MANILA, Philippines — Sen. Risa Hontiveros is calling for an investigation of the alleged failure of government agencies to ensure the affordability of electricity rates in the country, 20 years after the Electric Power Industry Reform Act (Epira) was enacted into law.
Senate Resolution No. 746 seeks to determine the “deficiencies and failures” of the Department of Energy and the Energy Regulatory Commission to bring down power rates in the country.
“The lowering of electricity rates could have been achieved faster than 20 years had the agencies that were mandated to make this thing happen did what was supposed to be done in an appropriate and resolute manner,” the resolution read in part.

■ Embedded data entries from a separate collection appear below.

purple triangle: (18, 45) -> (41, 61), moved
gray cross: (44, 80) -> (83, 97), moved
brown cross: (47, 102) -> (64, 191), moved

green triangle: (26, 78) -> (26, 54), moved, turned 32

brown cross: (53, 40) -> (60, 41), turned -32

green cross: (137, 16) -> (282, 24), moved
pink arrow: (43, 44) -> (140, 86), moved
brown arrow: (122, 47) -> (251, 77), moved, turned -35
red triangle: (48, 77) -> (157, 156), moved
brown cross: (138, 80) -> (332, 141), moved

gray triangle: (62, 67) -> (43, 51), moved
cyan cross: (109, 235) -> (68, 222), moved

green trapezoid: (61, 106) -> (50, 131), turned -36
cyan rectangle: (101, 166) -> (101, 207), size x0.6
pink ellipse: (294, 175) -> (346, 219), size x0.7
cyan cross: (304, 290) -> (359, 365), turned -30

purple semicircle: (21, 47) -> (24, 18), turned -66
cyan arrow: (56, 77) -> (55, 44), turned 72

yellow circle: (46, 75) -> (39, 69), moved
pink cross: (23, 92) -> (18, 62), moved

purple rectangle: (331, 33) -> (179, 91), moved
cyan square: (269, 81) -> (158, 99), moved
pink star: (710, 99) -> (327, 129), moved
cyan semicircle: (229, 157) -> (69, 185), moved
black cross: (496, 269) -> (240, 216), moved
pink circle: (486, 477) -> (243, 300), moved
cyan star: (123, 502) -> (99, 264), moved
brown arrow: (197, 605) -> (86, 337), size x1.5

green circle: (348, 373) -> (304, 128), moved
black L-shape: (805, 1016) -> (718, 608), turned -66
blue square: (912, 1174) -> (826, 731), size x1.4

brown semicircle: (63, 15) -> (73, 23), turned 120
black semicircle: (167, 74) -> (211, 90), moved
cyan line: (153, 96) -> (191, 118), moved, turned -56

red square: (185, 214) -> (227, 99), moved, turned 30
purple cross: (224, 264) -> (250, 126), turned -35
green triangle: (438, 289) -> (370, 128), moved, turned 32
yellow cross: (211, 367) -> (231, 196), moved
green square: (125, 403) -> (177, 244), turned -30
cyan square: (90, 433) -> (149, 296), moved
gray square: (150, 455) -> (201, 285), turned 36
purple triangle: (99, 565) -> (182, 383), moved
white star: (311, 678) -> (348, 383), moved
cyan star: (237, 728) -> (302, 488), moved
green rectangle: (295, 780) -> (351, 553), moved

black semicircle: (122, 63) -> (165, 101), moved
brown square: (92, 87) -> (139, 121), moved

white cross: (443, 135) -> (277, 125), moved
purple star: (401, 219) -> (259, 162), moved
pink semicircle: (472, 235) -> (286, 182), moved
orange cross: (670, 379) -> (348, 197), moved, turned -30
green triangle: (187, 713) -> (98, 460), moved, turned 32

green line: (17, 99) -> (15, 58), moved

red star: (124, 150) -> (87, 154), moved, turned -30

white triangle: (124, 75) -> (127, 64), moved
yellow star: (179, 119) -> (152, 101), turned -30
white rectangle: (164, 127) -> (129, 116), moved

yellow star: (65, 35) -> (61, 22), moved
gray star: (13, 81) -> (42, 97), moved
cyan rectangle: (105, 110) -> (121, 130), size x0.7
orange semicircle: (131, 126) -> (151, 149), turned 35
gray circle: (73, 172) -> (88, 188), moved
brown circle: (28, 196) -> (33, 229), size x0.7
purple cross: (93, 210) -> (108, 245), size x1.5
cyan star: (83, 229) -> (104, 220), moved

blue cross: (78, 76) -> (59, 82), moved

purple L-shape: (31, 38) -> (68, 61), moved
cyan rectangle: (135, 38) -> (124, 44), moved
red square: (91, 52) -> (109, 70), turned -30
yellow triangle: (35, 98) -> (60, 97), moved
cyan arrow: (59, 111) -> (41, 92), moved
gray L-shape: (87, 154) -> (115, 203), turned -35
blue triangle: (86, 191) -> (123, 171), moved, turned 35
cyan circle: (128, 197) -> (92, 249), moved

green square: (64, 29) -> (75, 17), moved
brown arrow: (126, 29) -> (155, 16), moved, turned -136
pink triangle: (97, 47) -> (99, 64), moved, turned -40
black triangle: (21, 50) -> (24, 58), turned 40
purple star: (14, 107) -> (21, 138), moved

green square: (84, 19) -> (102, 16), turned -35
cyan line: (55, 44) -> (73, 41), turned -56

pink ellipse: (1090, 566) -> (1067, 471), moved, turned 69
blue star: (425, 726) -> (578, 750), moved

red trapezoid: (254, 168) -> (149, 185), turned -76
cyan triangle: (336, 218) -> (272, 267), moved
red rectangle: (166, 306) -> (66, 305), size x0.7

Hontiveros filed the resolution as the Epira marked its 20th year after it was signed into law on June 8, 2001.
She noted that among the major objectives of the law was to ensure the quality, reliability and security of the electricity supply since its implementation.
The resolution also seeks to determine the feasibility of reducing electricity rates by at least P2 per kilowatt-hour through a combination of measures and find the factors, which make electricity in the Philippines the costliest and “way above” its neighbors in the Association of Southeast Asian Nations.
“Year after year, we have been beset with threatsandactual onset of rotational blackouts; yet, Epira’s promise to provide cheaper and more stable service seems to have been forgotten,” she said.
She said Congress needed to find out which government agency had been remiss in its duties, and to make its officers liable.